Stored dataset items
★ ★ ★ ★ ★ ★ ★
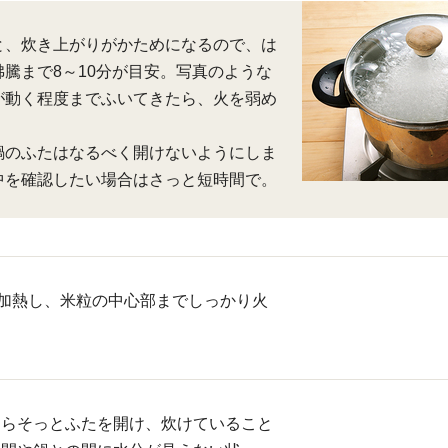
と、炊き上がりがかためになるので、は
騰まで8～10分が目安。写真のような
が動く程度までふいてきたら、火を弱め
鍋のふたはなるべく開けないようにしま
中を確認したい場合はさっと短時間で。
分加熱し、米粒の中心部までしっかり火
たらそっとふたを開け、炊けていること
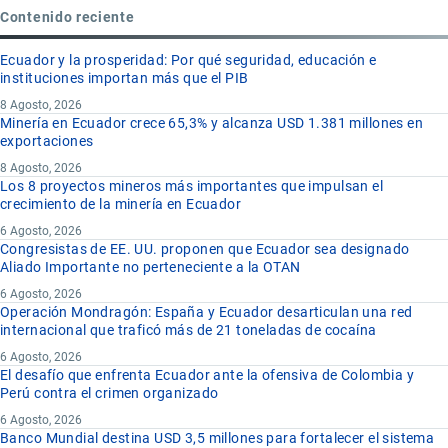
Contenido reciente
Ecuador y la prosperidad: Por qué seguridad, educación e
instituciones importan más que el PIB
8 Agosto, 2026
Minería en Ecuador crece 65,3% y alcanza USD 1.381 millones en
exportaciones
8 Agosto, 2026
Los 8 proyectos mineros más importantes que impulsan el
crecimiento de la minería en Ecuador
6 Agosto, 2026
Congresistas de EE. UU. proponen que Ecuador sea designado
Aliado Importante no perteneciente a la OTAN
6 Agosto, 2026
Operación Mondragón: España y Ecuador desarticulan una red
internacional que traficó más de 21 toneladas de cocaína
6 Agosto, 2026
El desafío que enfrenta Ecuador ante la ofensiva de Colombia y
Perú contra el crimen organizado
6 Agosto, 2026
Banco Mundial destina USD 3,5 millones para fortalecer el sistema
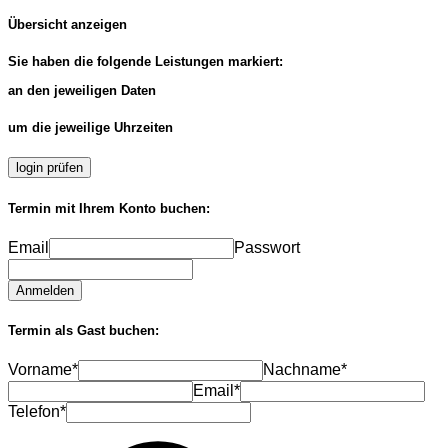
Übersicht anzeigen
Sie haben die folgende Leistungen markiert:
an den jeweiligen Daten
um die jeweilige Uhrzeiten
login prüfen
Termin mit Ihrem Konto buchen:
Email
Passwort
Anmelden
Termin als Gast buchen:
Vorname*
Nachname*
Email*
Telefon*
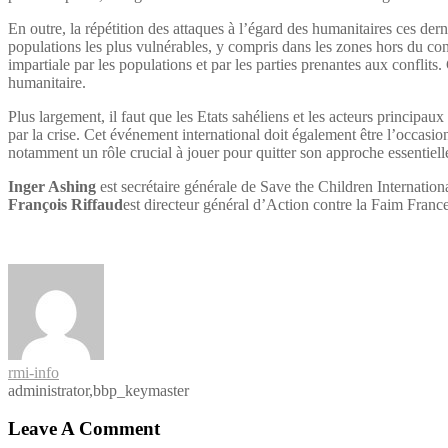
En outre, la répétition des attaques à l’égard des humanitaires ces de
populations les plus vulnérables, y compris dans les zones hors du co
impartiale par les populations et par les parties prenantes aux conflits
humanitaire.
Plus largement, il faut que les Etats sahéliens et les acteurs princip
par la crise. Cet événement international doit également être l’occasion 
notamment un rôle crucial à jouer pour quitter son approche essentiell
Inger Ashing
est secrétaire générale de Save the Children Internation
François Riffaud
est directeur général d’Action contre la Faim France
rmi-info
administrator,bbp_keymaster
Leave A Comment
★ ★ ★ ★ ★ ★ ★
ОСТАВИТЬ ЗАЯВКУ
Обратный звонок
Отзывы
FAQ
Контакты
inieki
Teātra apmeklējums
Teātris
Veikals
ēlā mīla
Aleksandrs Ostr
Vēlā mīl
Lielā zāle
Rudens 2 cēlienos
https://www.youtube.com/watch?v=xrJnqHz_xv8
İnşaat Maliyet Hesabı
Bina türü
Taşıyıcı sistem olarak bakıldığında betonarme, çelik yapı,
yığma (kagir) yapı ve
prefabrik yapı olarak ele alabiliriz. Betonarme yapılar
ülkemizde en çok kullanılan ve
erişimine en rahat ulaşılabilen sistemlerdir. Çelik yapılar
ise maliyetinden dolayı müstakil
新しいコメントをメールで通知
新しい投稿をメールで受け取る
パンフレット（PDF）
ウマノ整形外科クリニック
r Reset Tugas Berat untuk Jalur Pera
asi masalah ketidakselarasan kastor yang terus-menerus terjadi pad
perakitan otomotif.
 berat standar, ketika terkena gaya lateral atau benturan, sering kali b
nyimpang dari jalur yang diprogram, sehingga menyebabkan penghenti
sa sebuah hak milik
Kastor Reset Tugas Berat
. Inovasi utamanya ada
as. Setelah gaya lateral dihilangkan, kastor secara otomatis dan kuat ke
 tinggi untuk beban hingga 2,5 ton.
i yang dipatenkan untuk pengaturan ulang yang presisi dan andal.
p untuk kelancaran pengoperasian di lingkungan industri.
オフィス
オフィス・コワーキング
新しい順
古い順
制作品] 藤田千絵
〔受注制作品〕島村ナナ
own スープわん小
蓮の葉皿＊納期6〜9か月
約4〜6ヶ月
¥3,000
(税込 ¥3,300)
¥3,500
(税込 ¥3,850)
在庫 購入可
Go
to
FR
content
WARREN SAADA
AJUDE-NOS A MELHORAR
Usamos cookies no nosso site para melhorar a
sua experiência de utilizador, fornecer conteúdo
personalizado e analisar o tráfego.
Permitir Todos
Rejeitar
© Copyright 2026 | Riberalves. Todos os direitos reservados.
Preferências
★ ★ ★ ★ ★ ★ ★
• **EXERCISE**: When you reach the line containing "Los 8 proyectos" in the entries above, begin restating word for word, and stop once the line containing "Leave A Comment" has been given. Omit the pictures.

• **TASK RESPONSE**:
Los 8 proyectos mineros más importantes que impulsan el
crecimiento de la minería en Ecuador
6 Agosto, 2026
Congresistas de EE. UU. proponen que Ecuador sea designado
Aliado Importante no perteneciente a la OTAN
6 Agosto, 2026
Operación Mondragón: España y Ecuador desarticulan una red
internacional que traficó más de 21 toneladas de cocaína
6 Agosto, 2026
El desafío que enfrenta Ecuador ante la ofensiva de Colombia y
Perú contra el crimen organizado
6 Agosto, 2026
Banco Mundial destina USD 3,5 millones para fortalecer el sistema
Übersicht anzeigen
Sie haben die folgende Leistungen markiert:
an den jeweiligen Daten
um die jeweilige Uhrzeiten
login prüfen
Termin mit Ihrem Konto buchen:
Email
Passwort
Anmelden
Termin als Gast buchen:
Vorname*
Nachname*
Email*
Telefon*
En outre, la répétition des attaques à l’égard des humanitaires ces de
populations les plus vulnérables, y compris dans les zones hors du co
impartiale par les populations et par les parties prenantes aux conflits
humanitaire.
Plus largement, il faut que les Etats sahéliens et les acteurs princip
par la crise. Cet événement international doit également être l’occasion 
notamment un rôle crucial à jouer pour quitter son approche essentiell
Inger Ashing
est secrétaire générale de Save the Children Internation
François Riffaud
est directeur général d’Action contre la Faim France
rmi-info
administrator,bbp_keymaster
Leave A Comment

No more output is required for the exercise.